We had booked a full day dive and snorkeling trip with a tour company and we were picked up from our hostel as per the scheduled time. What we did not expect was the unscheduled rain that was almost going to ruin our day. After we boarded our craft, the captain of the ship informed us of a slight delay due to the rains and thankfully in a short while decided to brave the rough seas into the Great Barrier Reef. The Barrier Reef is one of nature's wonders and is so widespread and at a shallow depth that one can see these on the satellite images of the earth. We journeyed into the Pacific ocean for what felt like little more than two hours before we were told to get into our wet suits and prepare for a dive. It was not my first dive, but the fact that we were literally the only boat in the middle of nowhere with absolutely no sight of land anywhere, made me panicky. I guess it did not help that Bill Bryson was going on about a couple who went missing after being left behind in the barrier reef. Others around us jumped into the ocean like they didn't have a care in the world but when it came to my chance I hesitated. The scuba diving gear was weighing heavily on me and they were just beginning to make us go through the safety drills before plunging into the depths of the pacific. As I stepped on the steel ladder that was supposed to take me into the depths of the ocean, I felt the weight of the entire ocean on me and I freaked out. The water was weighing down on me so hard that I found it difficult to even breath through the scuba gear. After 15 mins of trying to pick up the safety drill, I decided I would rather not dive under such duress. So I sat back up on the edge of the raft, watching my husband disappear into the blue waters of nothingness. Seeing me sit there with a gloomy face, a very hot man from the tour agency suggested that I try snorkeling. Still unsure about jumping into the middle of nowhere, but not having the heart to say no to the hot Aussie, I exchanged my scuba gear for snorkeling gear and jumped blind into the Pacific. The hot Aussie male was replaced with a hot Aussie female who then took me and another noobie around to the "must-see" coral reefs. Global warming and climate change had left most of the corals dead, but the one or two alive ones in the middle of vast expanses of coral carcasses encouraged me to keep swimming and exploring.

Photo of Great Barrier Reef, QLD, Australia by TheCorporateWanderer

It was my first time snorkeling and I did not expect to love it the way I did. It was an easy swim along the surface and I was very comfortable in the snorkeling gear. The seabed was clearly visible and so were the hundreds of fishes of all sizes, shapes, and colors swimming and playing hide and seek around the corals. It was the first time I had encountered a clownfish, famously known as Nemo, and probably the first time I had seen many other fishes whose name I would never find out.
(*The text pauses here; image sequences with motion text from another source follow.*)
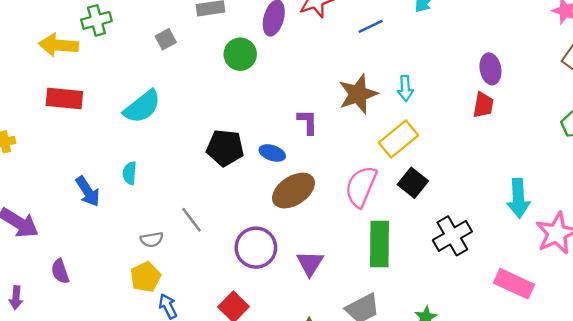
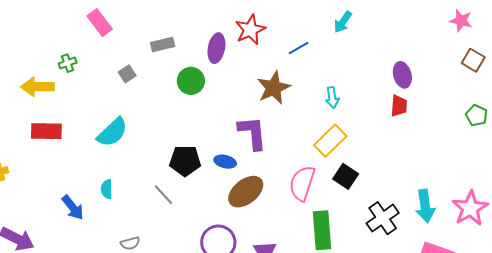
green cross: (96, 20) -> (68, 63), size x0.7
brown star: (358, 94) -> (274, 88), moved
purple L-shape: (308, 122) -> (252, 133), size x1.6
cyan arrow: (518, 198) -> (425, 206), moved
gray line: (191, 220) -> (163, 195), moved

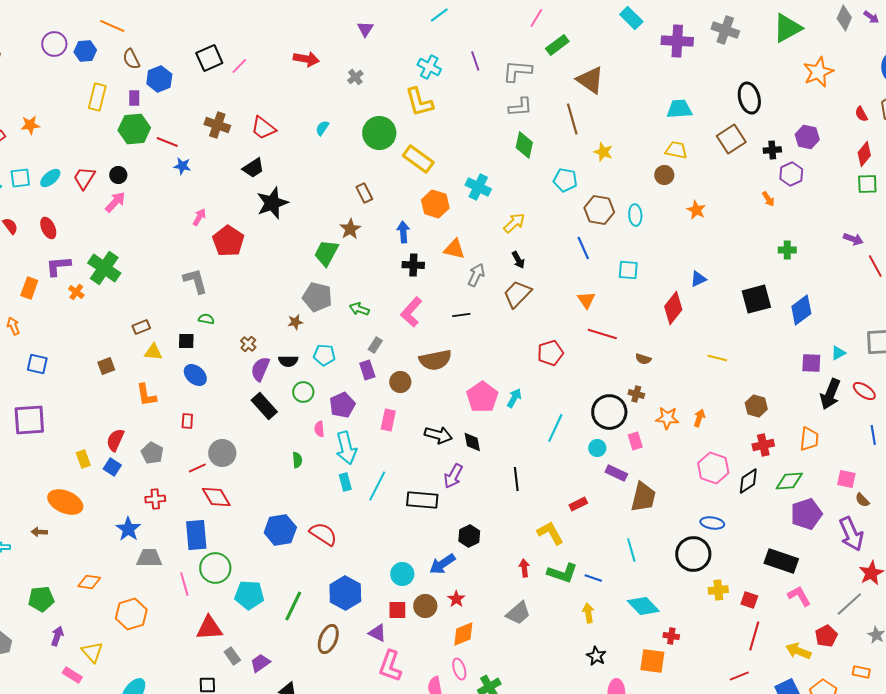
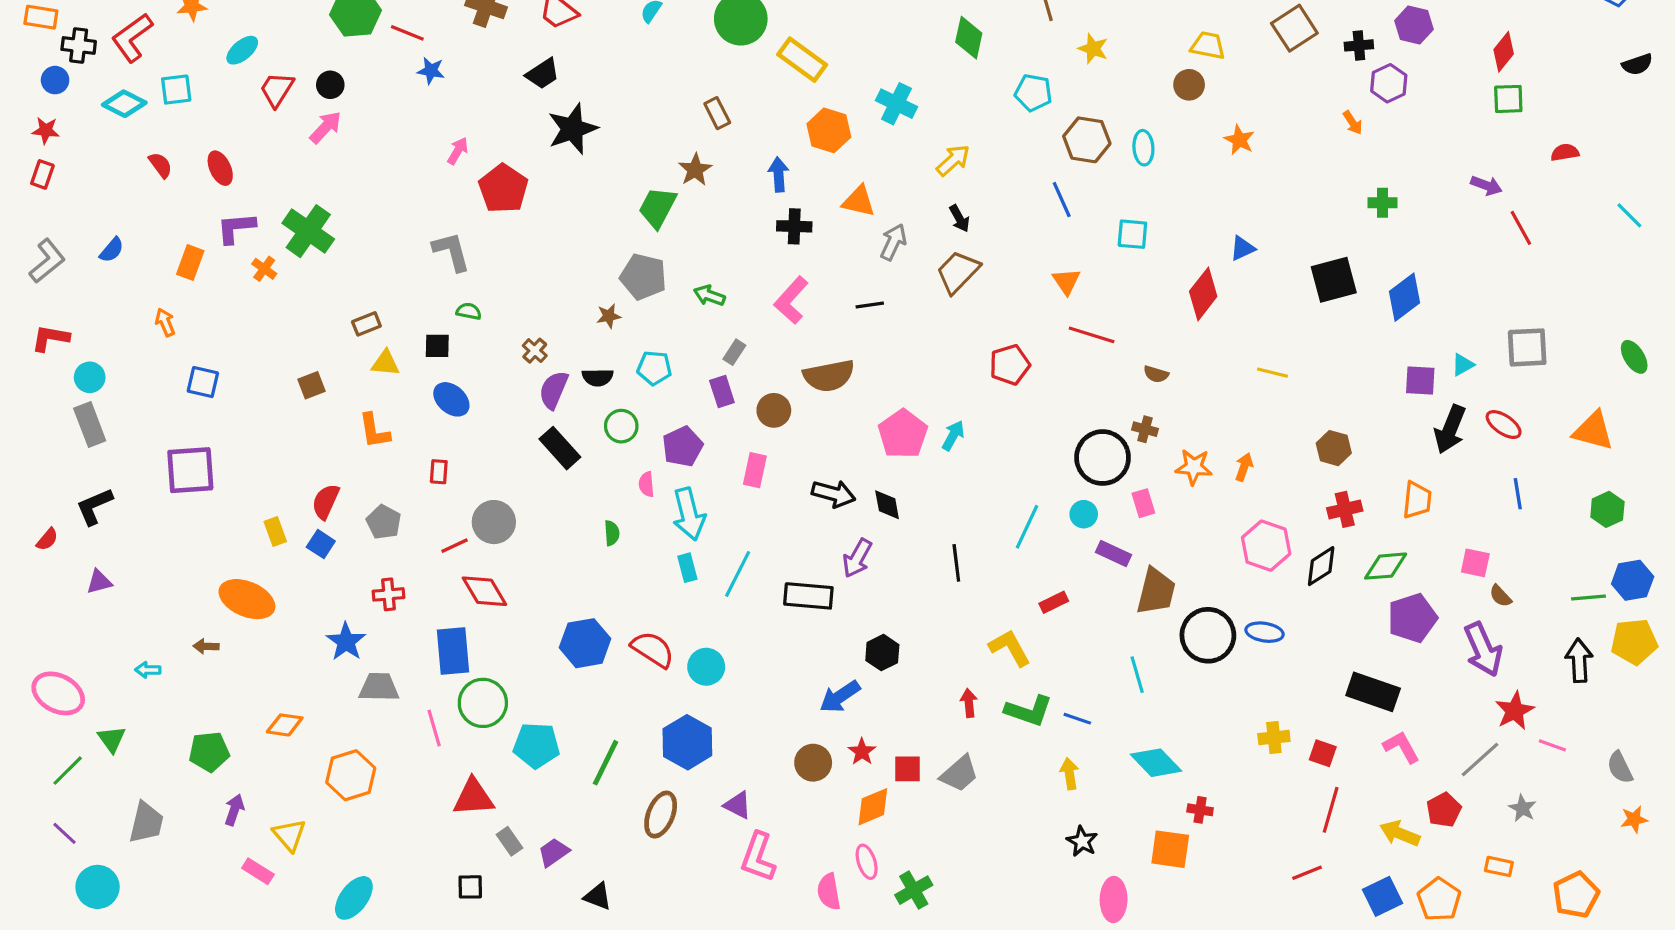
cyan ellipse: (50, 178) -> (242, 50), moved
cyan line: (555, 428) -> (1027, 527), moved
black circle: (693, 554) -> (1208, 635), moved
cyan circle: (402, 574) -> (706, 667), moved
red square: (397, 610) -> (908, 769), moved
The fear of being left behind still continue and since I was on my own, without even my husband around, the fear was only increasing as I wandered farther away from our craft. I joined up with a group of fellow snorkelers to avoid getting lost but when I started snorkeling and exploring the corals on my own, I swam with the fishes rather than my group and often found myself alone, away from the crowd. After our first dive spot, we got back on the boat for a quick light lunch and headed to our second dive spot. This one was slightly scarier than the previous one since we could not see the corals from the surface. This meant that the seafloor was further down, but this did not stop me from jumping into the ocean. I got quite comfortable snorkeling and was confident enough to be on my own that this time I was the guide to my husband as I took him around to explore the corals and colorful sea life. The rain clouds had cleared up even before our first dive site and we got the chance to stay in water for over four hours before the tour company started hauling everyone back to journey back into Cairns. Sun-kissed, Nemo-kissed and Ocean-kissed, we got back onto our craft with a heavy heart and heavier wet suits. With free-flowing wine going around in the boat, we quickly changed into our dry wear to enjoy the setting sun on the deck. Sipping wine, we waved goodbye to the reefs.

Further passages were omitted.